C. : Pourquoi toutes tes femmes, quand elles s'allongent, on les dirait tout droit sorties d'un tableau ?
S.B. :
(rires) Ça, j'avoue que c'est fait exprès ! Parce que j'ai revu un de mes films préférés, comme tous les cinéphiles, j'adore les listes et donc, dans mes 10 premiers films préférés, il y a trois films de Lang, dont le diptyque indien. Or, Debra Paget a toujours une manière de s'allonger avec une espèce de beauté qui fait mi harem mi oriental : j'avoue que c'était de la cinéphilie débile ! J'avais envie qu'elles reprennent cette pose, mais pas tant pour faire des références que parce que j'y trouvais quelque chose de très simple et de très féminin. Et puis j'avais envie, dans ces scènes d'hôtels, qu'il y ait un peu d'espace, de décor. Pour être précis, je me suis inspiré de 2000 maniaques, un film de Herschell Gordon Lewis où il y a des scènes dans un hôtel qui sont filmées exactement de la même manière. Mais la lumière, aussi, vient de ce film-là. J'avais trouvé très intéressant sa manière de filmer des murs blancs. Je savais que mon film se passerait dans un commissariat, avec des murs blancs, crus. Et je me demandais comment on allait faire. Et puis, un peu par hasard, je vois ce film, et je me rends compte qu'il filme les murs blancs d'une manière très graphique, très belle, pas du tout fignolée, que cela donne un sentiment de pochoir. Et donc j'en parle à ma sœur, qui est chef opérateur, et qui m'explique que c'est une technique qu'on ne fait plus beaucoup parce que ça fait des ombres et au moindre mouvement, les ombres s'anamorphosent en direct. On a travaillé pour avoir cet effet sans avoir trop d'anamorphoses quand les personnages se déplacent. Ce côté artificiel me plaît. Je n'aime pas beaucoup le cinéma naturaliste (rires).

C. : La figure de l'Algérien dans ton film m'évoque celle du point fuyant du désir, qu'on retrouve beaucoup par exemple dans le cinéma d'Alain Guiraudie. Cette figure de l'altérité qui met en mouvement et vient questionner l'identité.

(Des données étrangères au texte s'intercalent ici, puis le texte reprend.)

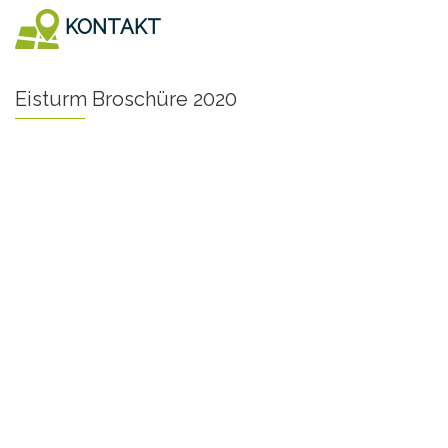
KONTAKT
Eisturm Broschüre 2020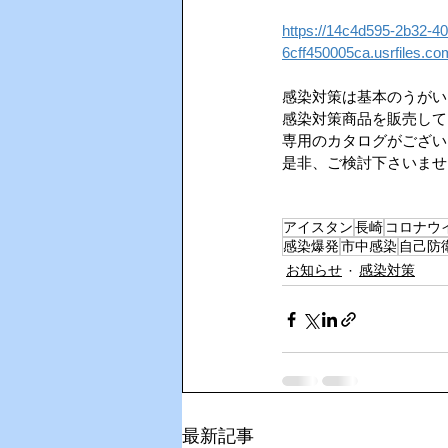
https://14c4d595-2b32-40
6cff450005ca.usrfiles.
AIインカム
HACCP（ハサ
感染対策は基本のうがい
感染対策商品を販売して
専用のカタログがござい
是非、ご検討下さいませ
アイスタン
長崎
コロナウ
感染爆発
市中感染
自己防
お知らせ
感染対策
最新記事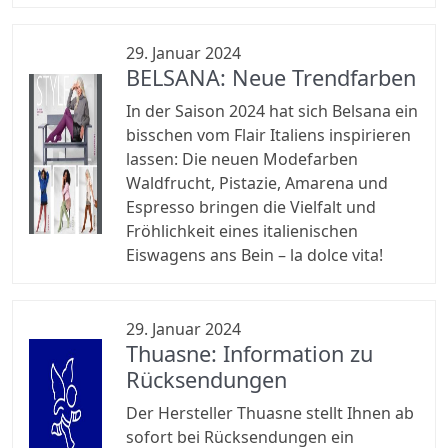
29. Januar 2024
BELSANA: Neue Trendfarben
In der Saison 2024 hat sich Belsana ein
bisschen vom Flair Italiens inspirieren
lassen: Die neuen Modefarben
Waldfrucht, Pistazie, Amarena und
Espresso bringen die Vielfalt und
Fröhlichkeit eines italienischen
Eiswagens ans Bein – la dolce vita!
29. Januar 2024
Thuasne: Information zu
Rücksendungen
Der Hersteller Thuasne stellt Ihnen ab
sofort bei Rücksendungen ein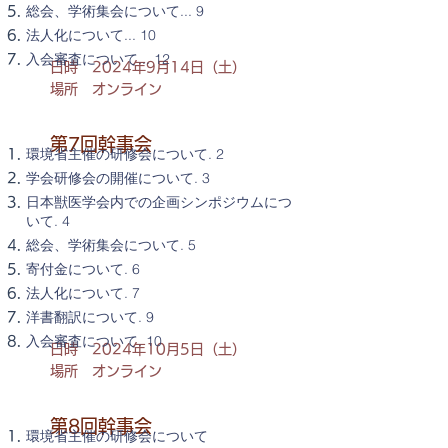
総会、学術集会について... 9
法人化について... 10
入会審査について... 12
日時 2024年9月14日（土）
場所 オンライン
第7回幹事会
環境省主催の研修会について. 2
学会研修会の開催について. 3
日本獣医学会内での企画シンポジウムにつ
いて. 4
総会、学術集会について. 5
寄付金について. 6
法人化について. 7
洋書翻訳について. 9
入会審査について. 10
日時 2024年10月5日（土）
場所 オンライン
第8回幹事会
環境省主催の研修会について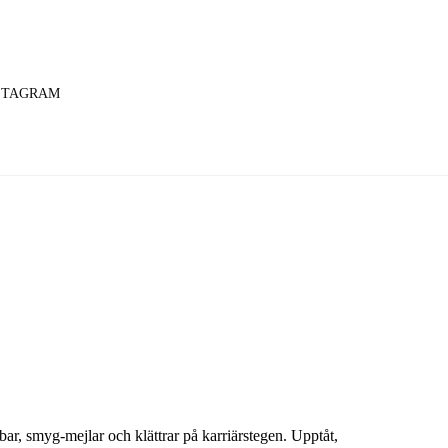
STAGRAM
obbar, smyg-mejlar och klättrar på karriärstegen. Upptåt,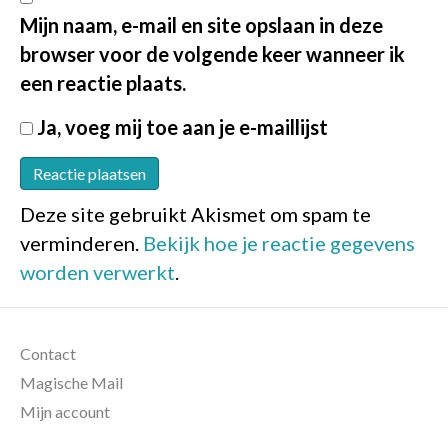
Mijn naam, e-mail en site opslaan in deze
browser voor de volgende keer wanneer ik
een reactie plaats.
Ja, voeg mij toe aan je e-maillijst
Deze site gebruikt Akismet om spam te
verminderen.
Bekijk hoe je reactie gegevens
worden verwerkt
.
Contact
Magische Mail
Mijn account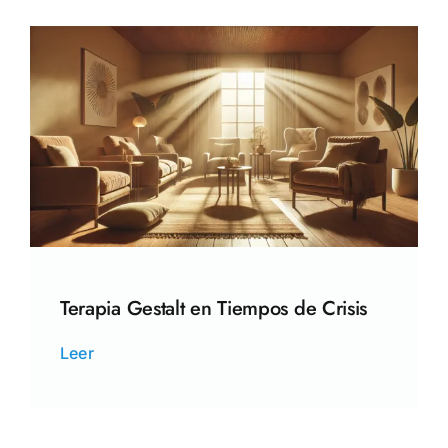
Terapia Gestalt en Tiempos de Crisis
Leer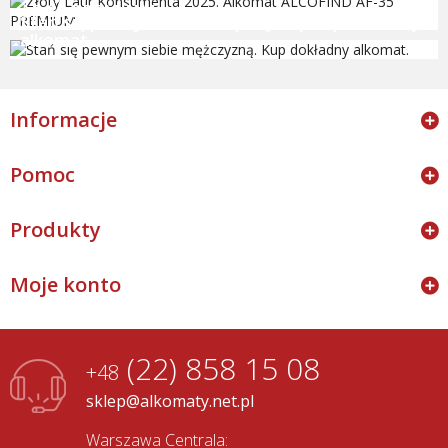
AF-35 PREMIUM
Stań się pewnym siebie mężczyzną. Kup dokładny
alkomat.
Informacje
Pomoc
Produkty
Moje konto
(22) 858 15 08
+48
sklep@alkomaty.net.pl
Warszawa Centrala: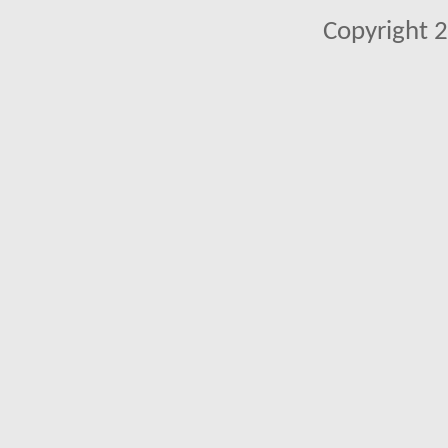
Copyright 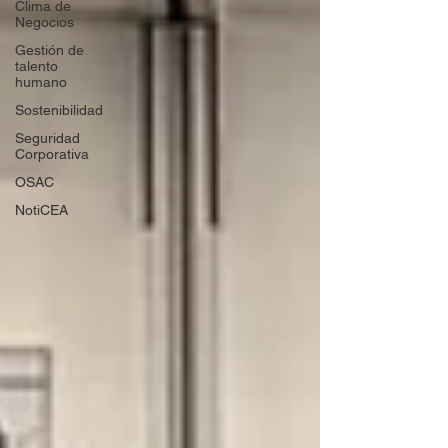
Clima de
Negocios
Gestión de
talento
humano
Sostenibilidad
Seguridad
Corporativa
OSAC
NotiCEA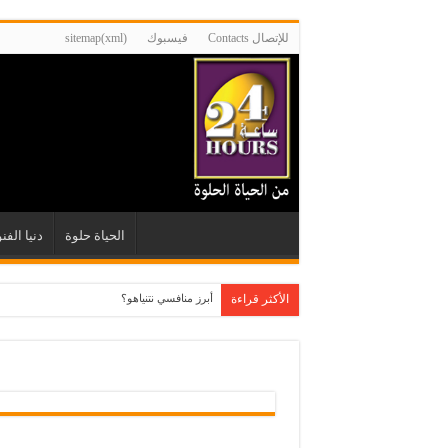
للإتصال Contacts
فيسبوك
sitemap(xml)
الحياة حلوة
دنيا الفن
الأكثر قراءة
أبرز منافسي نتنياهو؟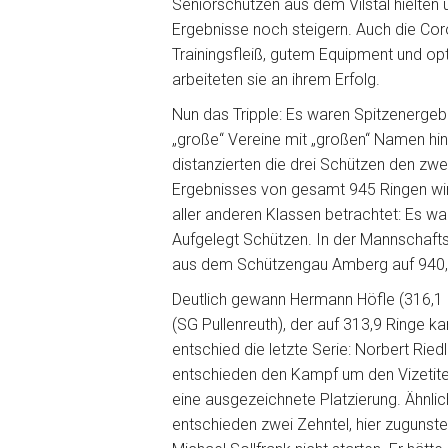
Seniorschützen aus dem Vilstal hielten 
Ergebnisse noch steigern. Auch die Co
Trainingsfleiß, gutem Equipment und o
arbeiteten sie an ihrem Erfolg.
Nun das Tripple: Es waren Spitzenergebn
„große“ Vereine mit „großen“ Namen hin
distanzierten die drei Schützen den zwe
Ergebnisses von gesamt 945 Ringen wir
aller anderen Klassen betrachtet: Es w
Aufgelegt Schützen. In der Mannschaft
aus dem Schützengau Amberg auf 940, 
Deutlich gewann Hermann Höfle (316,1 R.
(SG Pullenreuth), der auf 313,9 Ringe k
entschied die letzte Serie: Norbert Rie
entschieden den Kampf um den Vizetitel.
eine ausgezeichnete Platzierung. Ähnlic
entschieden zwei Zehntel, hier zuguns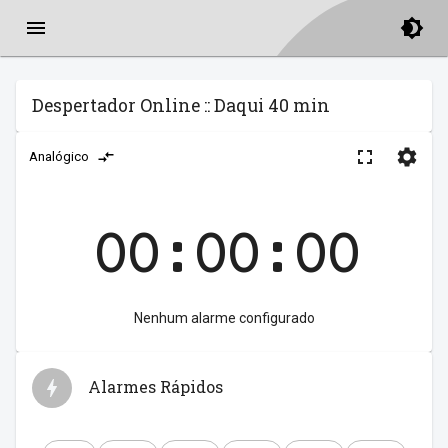
Despertador Online :: Daqui 40 min
Analógico
00:00:00
Nenhum alarme configurado
Alarmes Rápidos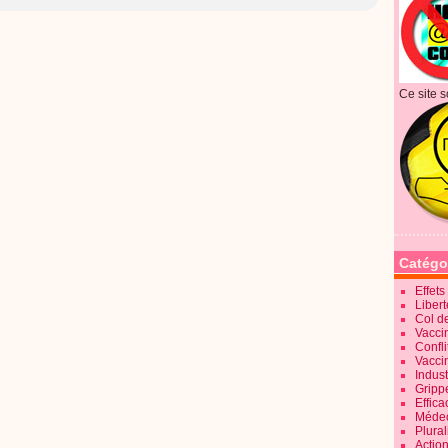
Ce site s
Catégo
Effet
Liber
Col d
Vaccin
Confli
Vacci
Indus
Gripp
Effica
Méde
Plura
Action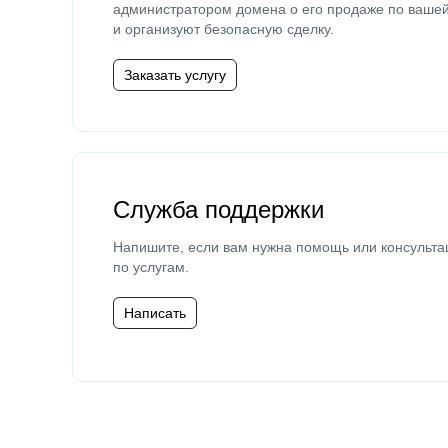
администратором домена о его продаже по ваше
и организуют безопасную сделку.
Заказать услугу
Служба поддержки
Напишите, если вам нужна помощь или консульта
по услугам.
Написать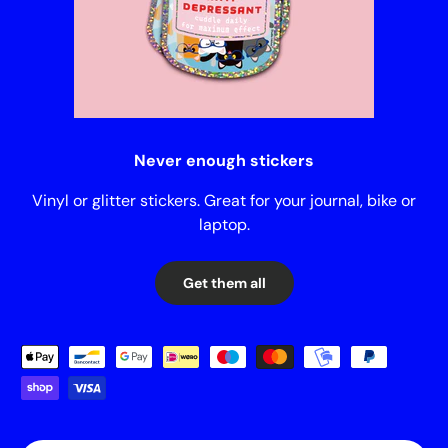
Never enough stickers
Vinyl or glitter stickers. Great for your journal, bike or
laptop.
Get them all
Payment methods accepted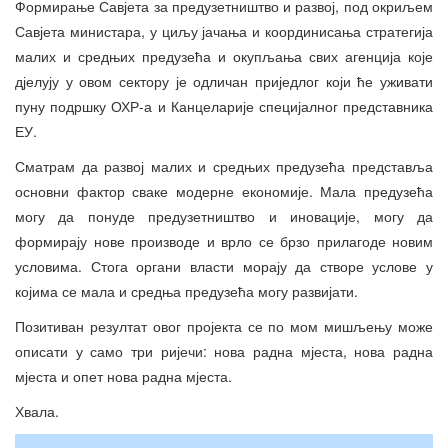
Формирање Савјета за предузетништво и развој, под окриљем
Савјета министара, у циљу јачања и координисања стратегија
малих и средњих предузећа и окупљања свих агенција које
дјелују у овом сектору је одличан приједлог који ће уживати
пуну подршку ОХР-а и Канцеларије специјалног представника
ЕУ.
Сматрам да развој малих и средњих предузећа представља
основни фактор сваке модерне економије. Мала предузећа
могу да понуде предузетништво и иновације, могу да
формирају нове производе и врло се брзо прилагоде новим
условима. Стога органи власти морају да створе услове у
којима се мала и средња предузећа могу развијати.
Позитиван резултат овог пројекта се по мом мишљењу може
описати у само три ријечи: нова радна мјеста, нова радна
мјеста и опет нова радна мјеста.
Хвала.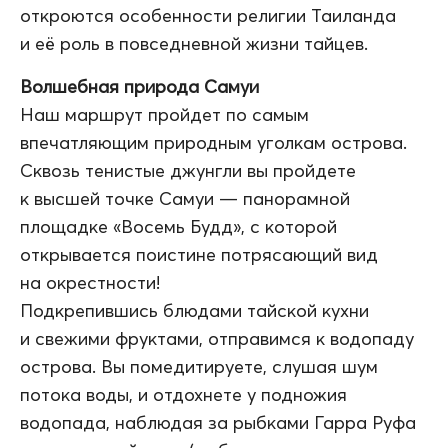
откроются особенности религии Таиланда
и её роль в повседневной жизни тайцев.
Волшебная природа Самуи
Наш маршрут пройдет по самым
впечатляющим природным уголкам острова.
Сквозь тенистые джунгли вы пройдете
к высшей точке Самуи — панорамной
площадке «Восемь Будд», с которой
открывается поистине потрясающий вид
на окрестности!
Подкрепившись блюдами тайской кухни
и свежими фруктами, отправимся к водопаду
острова. Вы помедитируете, слушая шум
потока воды, и отдохнете у подножия
водопада, наблюдая за рыбками Гарра Руфа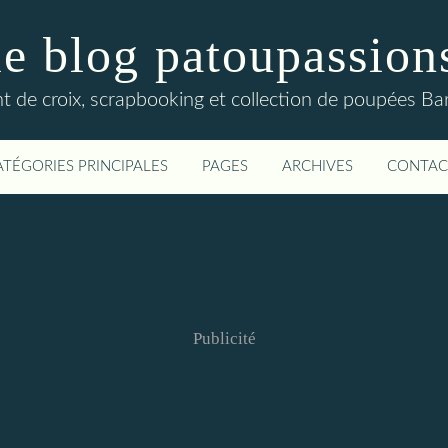
le blog patoupassion
nt de croix, scrapbooking et collection de poupées Bar
ATÉGORIES PRINCIPALES
PAGES
ARCHIVES
CONTAC
Publicité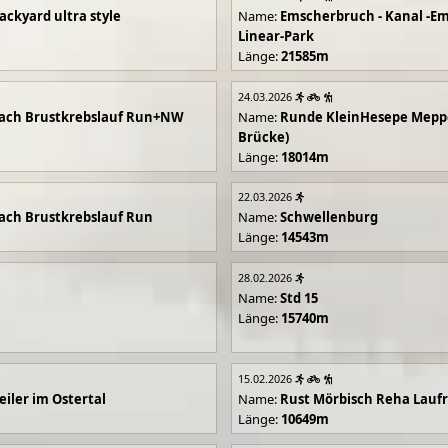
ackyard ultra style
Name:
Emscherbruch - Kanal -Em
Linear-Park
Länge:
21585m
24.03.2026
ach Brustkrebslauf Run+NW
Name:
Runde KleinHesepe Mepp
Brücke)
Länge:
18014m
22.03.2026
ch Brustkrebslauf Run
Name:
Schwellenburg
Länge:
14543m
28.02.2026
Name:
Std 15
Länge:
15740m
15.02.2026
iler im Ostertal
Name:
Rust Mörbisch Reha Lauf
Länge:
10649m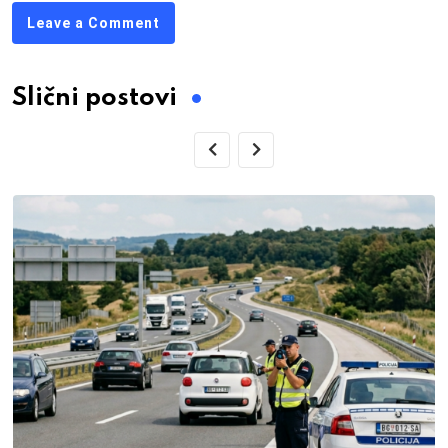
Leave a Comment
Slični postovi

Sege Bozon, réalisateurS.B. : Ah, je n'y avais pas pensé... En tous cas, dans le roman, il n'était pas question du milieu algérien, c'est moi qui ai voulu apporter ça. Je n’ai pas de point de vue sur ce milieu, je n’y connais rien, mais j'ai toujours voulu faire des films avec le monde arabe en France. Même La France devait se passer pendant la guerre d'Algérie. Pour des raisons de production, on n’a pas pu le faire. Mais pourquoi j'ai voulu qu'il y ait des Arabes ? En gros, le cinéma, pour moi, n'a jamais basculé dans la modernité au sens strict, le cinéma continue à être narratif, même s'il y a eu Godard, Duras, ce n'est pas un geste réactionnaire de faire du cinéma narratif aujourd'hui comme si un type se mettait à écrire un roman balzacien. Pourquoi ? C'est une théorie qui date des années 50, Rohmer le disait en ces termes : « Au cinéma, le classicisme est toujours à venir ». Ce n’est pas parce qu'on a ouvert certaines portes, que d'autres se sont fermées. Donc, tout ça pour dire que le cinéma vient quand même pour moi du roman, du 19e. Les contrebandiers de Moonfleet, c'est évidemment plus proche de Stevenson que de Joyce, Céline ou Proust. Or, l'immense majorité de ces romans ne sont pas adaptables aujourd'hui puisqu'ils reposent sur des clivages ou des conflits qui n'ont plus lieu d'être. Je viens de lire Daniel Deronda de Georg Eliot, par exemple, toute l'histoire repose sur le fait que lorsqu’on est marié, on ne peut pas divorcer. Tout ça pour dire qu'il me semble que par l'intermédiaire de mondes qui sont un peu étrangers, on peut retrouver des clivages qui traversent aujourd'hui notre société et qui sont un peu comme des mises à l'épreuve par l'étranger, ce qui faisait la base du romanesque. Et puis, dans le film, les Algériens sont partout, à tous les degrés de la hiérarchie ou dans la vie privée. Le rapport à l'Algérie qui, au début, semble anecdotique, devient de plus en plus global. Le hors champ est l'Algérie et peu à peu, elle s'immisce de plus en plus dans le champ. On se rend compte que bizarrement, il y a une sorte d'obsession qui peut prendre plein de formes, mais qui est constante. Quelque chose creuse le film de l'intérieur, parfois d'un peu inquiétant, d'autre fois très tendre avec cet enfant. J'ai du mal à le théoriser, je ne sais pas trop pourquoi, mais je crois que grâce à cette présence de l'Algérie, le film touche à ce qu'est la France aujourd'hui.